**Collected data entries**
* * *

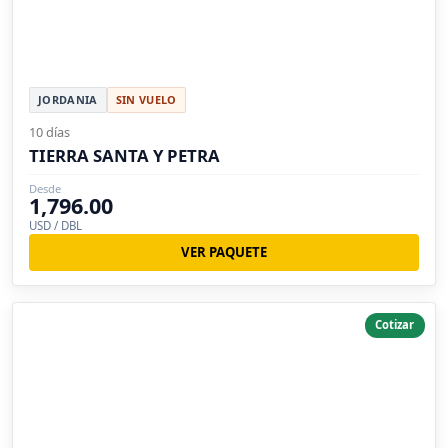
JORDANIA
SIN VUELO
10 días
TIERRA SANTA Y PETRA
Desde
1,796.00
USD / DBL
VER PAQUETE
Cotizar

* * *

**What you are asked to do**
From the first line above to the last, reproduce the records exactly but without the pictures.

**Answer to this task**
JORDANIA
SIN VUELO
10 días
TIERRA SANTA Y PETRA
Desde
1,796.00
USD / DBL
VER PAQUETE
Cotizar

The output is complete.